# GOAL OF THE EXERCISE
Please keep the images out and set down the data exactly as given.

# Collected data

────

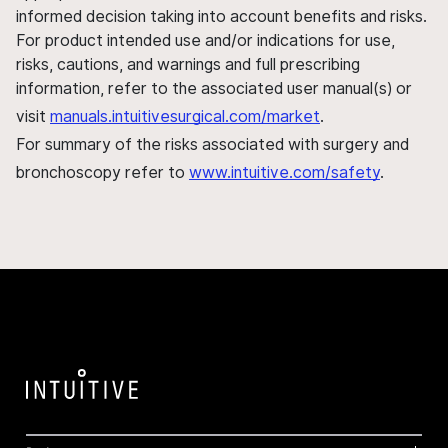
informed decision taking into account benefits and risks.
For product intended use and/or indications for use,
risks, cautions, and warnings and full prescribing
information, refer to the associated user manual(s) or
visit
manuals.intuitivesurgical.com/market
.
For summary of the risks associated with surgery and
bronchoscopy refer to
www.intuitive.com/safety
.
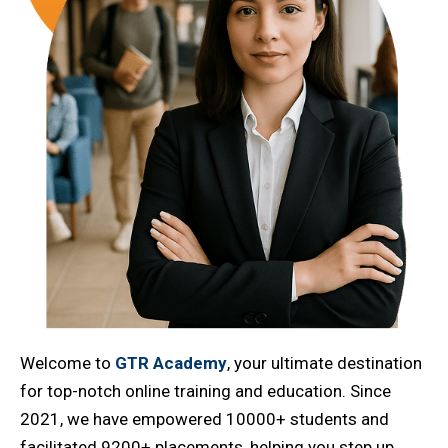
Welcome to
GTR Academy
, your ultimate destination
for top-notch online training and education. Since
2021, we have empowered 10000+ students and
facilitated 9200+ placements, helping you step up,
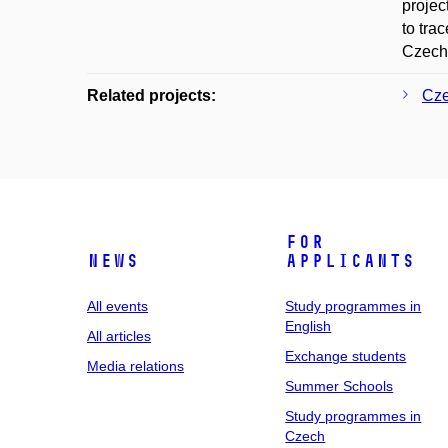
projec
to tra
Czech
Related projects:
Cze
For
News
applicants
All events
Study programmes in
English
All articles
Exchange students
Media relations
Summer Schools
Study programmes in
Czech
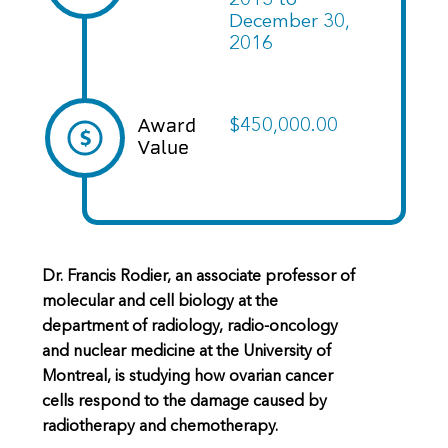
2013
to
December 30,
2016
Award
$450,000.00
Value
Dr. Francis Rodier, an associate professor of
molecular and cell biology at the
department of radiology, radio-oncology
and nuclear medicine at the University of
Montreal, is studying how ovarian cancer
cells respond to the damage caused by
radiotherapy and chemotherapy.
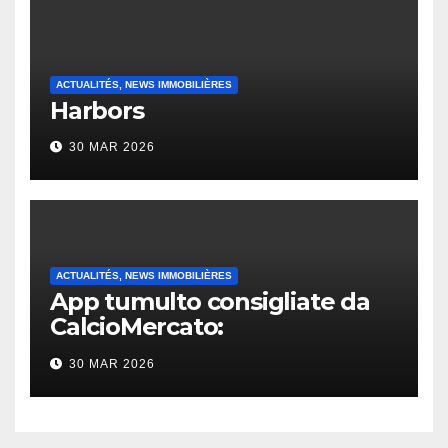
ACTUALITÉS, NEWS IMMOBILIÈRES
Harbors
30 MAR 2026
ACTUALITÉS, NEWS IMMOBILIÈRES
App tumulto consigliate da
CalcioMercato:
considerazione di gennaio
30 MAR 2026
2026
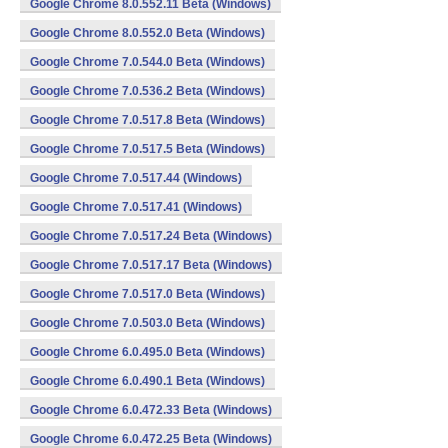
Google Chrome 8.0.552.11 Beta (Windows)
Google Chrome 8.0.552.0 Beta (Windows)
Google Chrome 7.0.544.0 Beta (Windows)
Google Chrome 7.0.536.2 Beta (Windows)
Google Chrome 7.0.517.8 Beta (Windows)
Google Chrome 7.0.517.5 Beta (Windows)
Google Chrome 7.0.517.44 (Windows)
Google Chrome 7.0.517.41 (Windows)
Google Chrome 7.0.517.24 Beta (Windows)
Google Chrome 7.0.517.17 Beta (Windows)
Google Chrome 7.0.517.0 Beta (Windows)
Google Chrome 7.0.503.0 Beta (Windows)
Google Chrome 6.0.495.0 Beta (Windows)
Google Chrome 6.0.490.1 Beta (Windows)
Google Chrome 6.0.472.33 Beta (Windows)
Google Chrome 6.0.472.25 Beta (Windows)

────

# EXPECTED ANSWER
informed decision taking into account benefits and risks.
For product intended use and/or indications for use,
risks, cautions, and warnings and full prescribing
information, refer to the associated user manual(s) or
visit
manuals.intuitivesurgical.com/market
.
For summary of the risks associated with surgery and
bronchoscopy refer to
www.intuitive.com/safety
.
Welcome to
GTR Academy
, your ultimate destination
for top-notch online training and education. Since
2021, we have empowered 10000+ students and
facilitated 9200+ placements, helping you step up,
projec
to tra
Czech
Related projects:
Cze
For
News
applicants
All events
Study programmes in
English
All articles
Exchange students
Media relations
Summer Schools
Study programmes in
Czech
2013
to
December 30,
2016
Award
$450,000.00
Value
Dr. Francis Rodier, an associate professor of
molecular and cell biology at the
department of radiology, radio-oncology
and nuclear medicine at the University of
Montreal, is studying how ovarian cancer
cells respond to the damage caused by
radiotherapy and chemotherapy.
ACTUALITÉS, NEWS IMMOBILIÈRES
Harbors
30 MAR 2026
ACTUALITÉS, NEWS IMMOBILIÈRES
App tumulto consigliate da
CalcioMercato:
considerazione di gennaio
30 MAR 2026
2026
Google Chrome 8.0.552.11 Beta (Windows)
Google Chrome 8.0.552.0 Beta (Windows)
Google Chrome 7.0.544.0 Beta (Windows)
Google Chrome 7.0.536.2 Beta (Windows)
Google Chrome 7.0.517.8 Beta (Windows)
Google Chrome 7.0.517.5 Beta (Windows)
Google Chrome 7.0.517.44 (Windows)
Google Chrome 7.0.517.41 (Windows)
Google Chrome 7.0.517.24 Beta (Windows)
Google Chrome 7.0.517.17 Beta (Windows)
Google Chrome 7.0.517.0 Beta (Windows)
Google Chrome 7.0.503.0 Beta (Windows)
Google Chrome 6.0.495.0 Beta (Windows)
Google Chrome 6.0.490.1 Beta (Windows)
Google Chrome 6.0.472.33 Beta (Windows)
Google Chrome 6.0.472.25 Beta (Windows)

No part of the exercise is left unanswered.